Start of The records
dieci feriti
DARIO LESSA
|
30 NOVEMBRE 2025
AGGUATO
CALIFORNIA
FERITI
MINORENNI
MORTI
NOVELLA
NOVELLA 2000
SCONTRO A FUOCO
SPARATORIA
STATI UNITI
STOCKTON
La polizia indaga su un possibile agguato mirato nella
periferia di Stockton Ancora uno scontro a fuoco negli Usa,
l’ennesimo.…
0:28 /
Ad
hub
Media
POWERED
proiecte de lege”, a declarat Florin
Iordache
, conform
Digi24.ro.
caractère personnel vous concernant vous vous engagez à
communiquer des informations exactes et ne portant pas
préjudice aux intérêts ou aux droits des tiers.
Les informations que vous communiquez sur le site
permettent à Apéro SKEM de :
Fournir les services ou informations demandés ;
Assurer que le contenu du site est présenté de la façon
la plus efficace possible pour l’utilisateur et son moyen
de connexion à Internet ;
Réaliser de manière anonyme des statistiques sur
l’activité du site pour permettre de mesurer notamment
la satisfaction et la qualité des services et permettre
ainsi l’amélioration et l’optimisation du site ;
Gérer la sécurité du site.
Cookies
End of The records
Start of The records
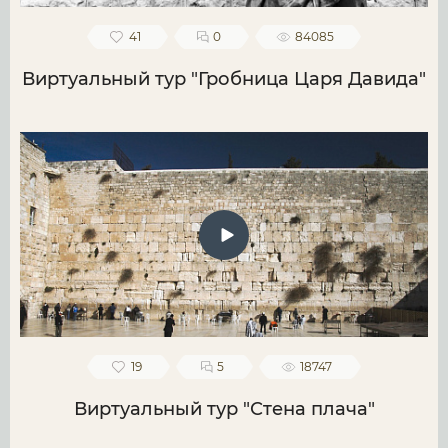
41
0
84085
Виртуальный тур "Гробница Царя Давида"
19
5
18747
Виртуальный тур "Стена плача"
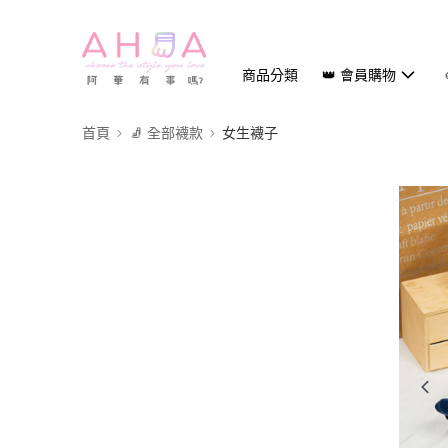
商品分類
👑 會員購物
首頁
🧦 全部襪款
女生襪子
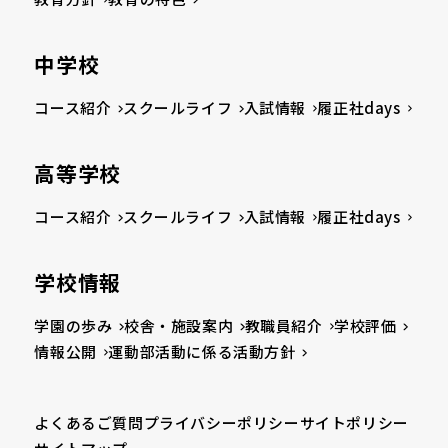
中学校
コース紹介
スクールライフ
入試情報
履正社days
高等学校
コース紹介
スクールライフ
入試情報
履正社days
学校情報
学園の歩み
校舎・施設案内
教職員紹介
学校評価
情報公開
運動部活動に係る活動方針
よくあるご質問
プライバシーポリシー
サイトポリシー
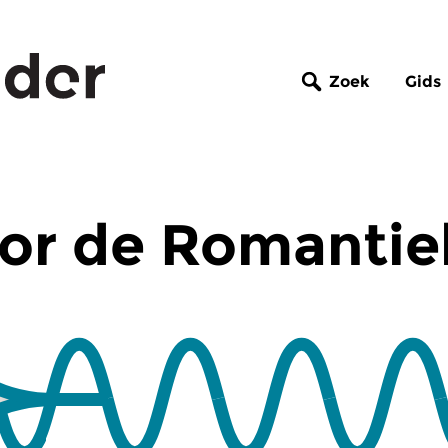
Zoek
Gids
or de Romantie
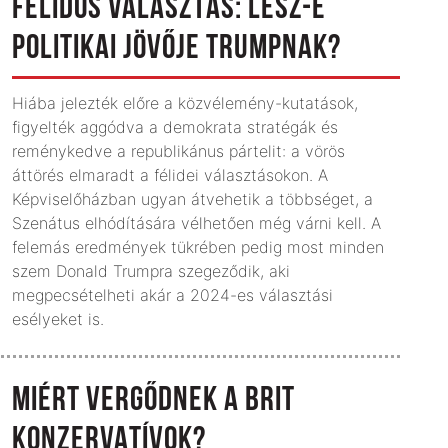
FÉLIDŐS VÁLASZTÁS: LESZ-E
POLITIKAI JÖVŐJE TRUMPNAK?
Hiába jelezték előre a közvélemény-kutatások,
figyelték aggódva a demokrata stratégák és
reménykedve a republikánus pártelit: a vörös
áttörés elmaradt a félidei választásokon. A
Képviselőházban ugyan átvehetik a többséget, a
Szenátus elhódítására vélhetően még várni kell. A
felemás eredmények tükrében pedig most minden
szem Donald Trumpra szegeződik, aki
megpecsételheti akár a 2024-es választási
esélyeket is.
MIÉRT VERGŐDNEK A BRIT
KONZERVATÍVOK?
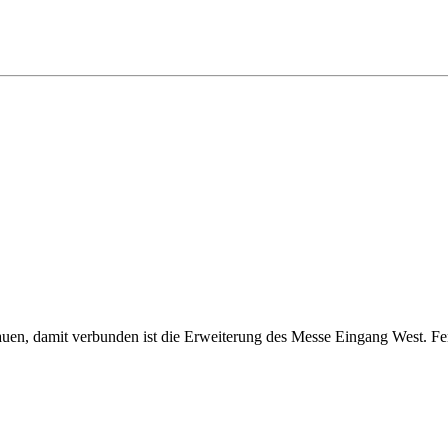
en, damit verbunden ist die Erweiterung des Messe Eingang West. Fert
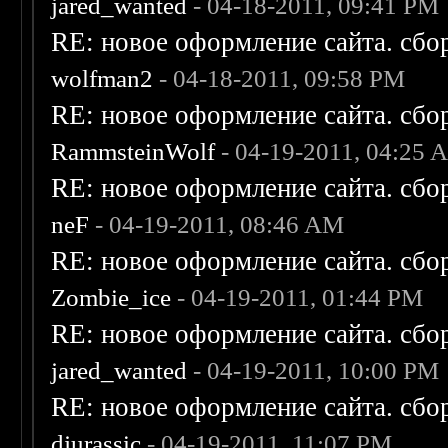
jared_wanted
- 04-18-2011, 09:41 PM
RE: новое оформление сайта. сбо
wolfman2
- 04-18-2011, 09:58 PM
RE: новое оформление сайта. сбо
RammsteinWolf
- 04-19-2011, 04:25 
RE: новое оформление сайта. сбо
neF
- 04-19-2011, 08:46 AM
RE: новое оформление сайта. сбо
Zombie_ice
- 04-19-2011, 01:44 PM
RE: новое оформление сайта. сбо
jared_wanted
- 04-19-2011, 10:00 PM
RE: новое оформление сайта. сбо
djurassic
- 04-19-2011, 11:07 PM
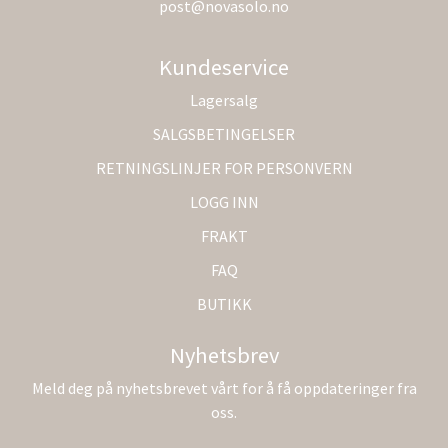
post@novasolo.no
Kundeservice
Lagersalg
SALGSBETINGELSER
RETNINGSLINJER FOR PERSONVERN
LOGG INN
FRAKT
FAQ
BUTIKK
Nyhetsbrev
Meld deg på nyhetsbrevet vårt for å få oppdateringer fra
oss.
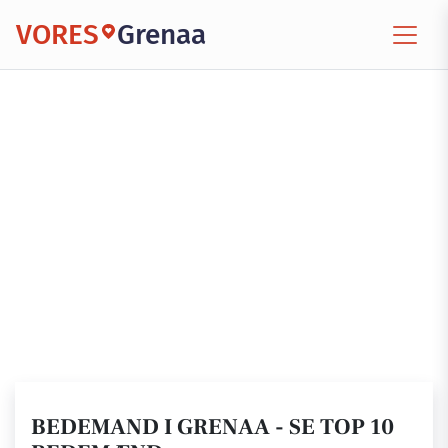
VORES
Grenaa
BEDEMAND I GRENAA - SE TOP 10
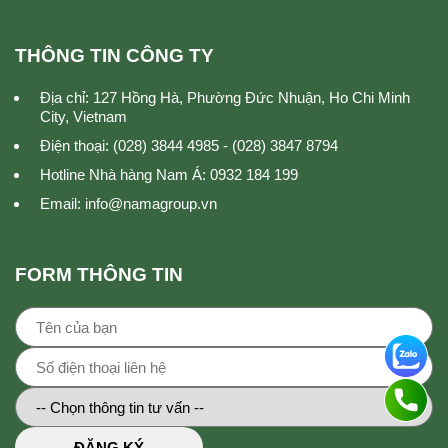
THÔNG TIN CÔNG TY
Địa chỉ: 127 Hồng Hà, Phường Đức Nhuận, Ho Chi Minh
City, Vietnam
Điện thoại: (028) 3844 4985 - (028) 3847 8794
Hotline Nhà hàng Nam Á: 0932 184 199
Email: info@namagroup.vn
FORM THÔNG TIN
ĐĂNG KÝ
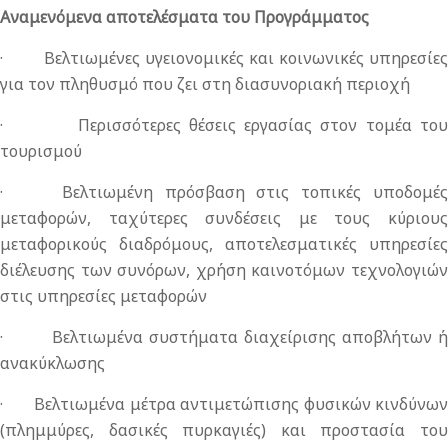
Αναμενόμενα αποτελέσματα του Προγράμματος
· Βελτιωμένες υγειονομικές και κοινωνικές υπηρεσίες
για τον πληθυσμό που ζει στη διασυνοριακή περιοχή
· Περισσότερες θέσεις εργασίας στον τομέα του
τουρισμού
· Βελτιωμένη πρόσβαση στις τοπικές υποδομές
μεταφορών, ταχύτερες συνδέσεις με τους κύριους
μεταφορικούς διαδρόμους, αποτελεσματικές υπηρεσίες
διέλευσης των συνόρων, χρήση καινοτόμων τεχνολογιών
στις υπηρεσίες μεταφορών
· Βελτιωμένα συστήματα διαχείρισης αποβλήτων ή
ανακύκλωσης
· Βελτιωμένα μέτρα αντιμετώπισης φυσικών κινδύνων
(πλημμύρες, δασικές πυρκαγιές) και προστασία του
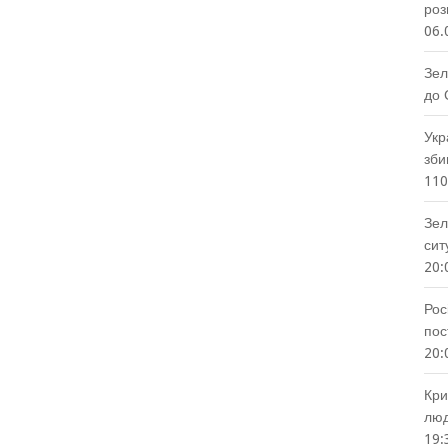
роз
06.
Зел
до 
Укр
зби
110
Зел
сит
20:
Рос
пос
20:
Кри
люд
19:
End of The records
_Your objective_
Among the lines of the data, some may contain the string "Виртуальный"; report how many, and nothing more.

_Task response_
2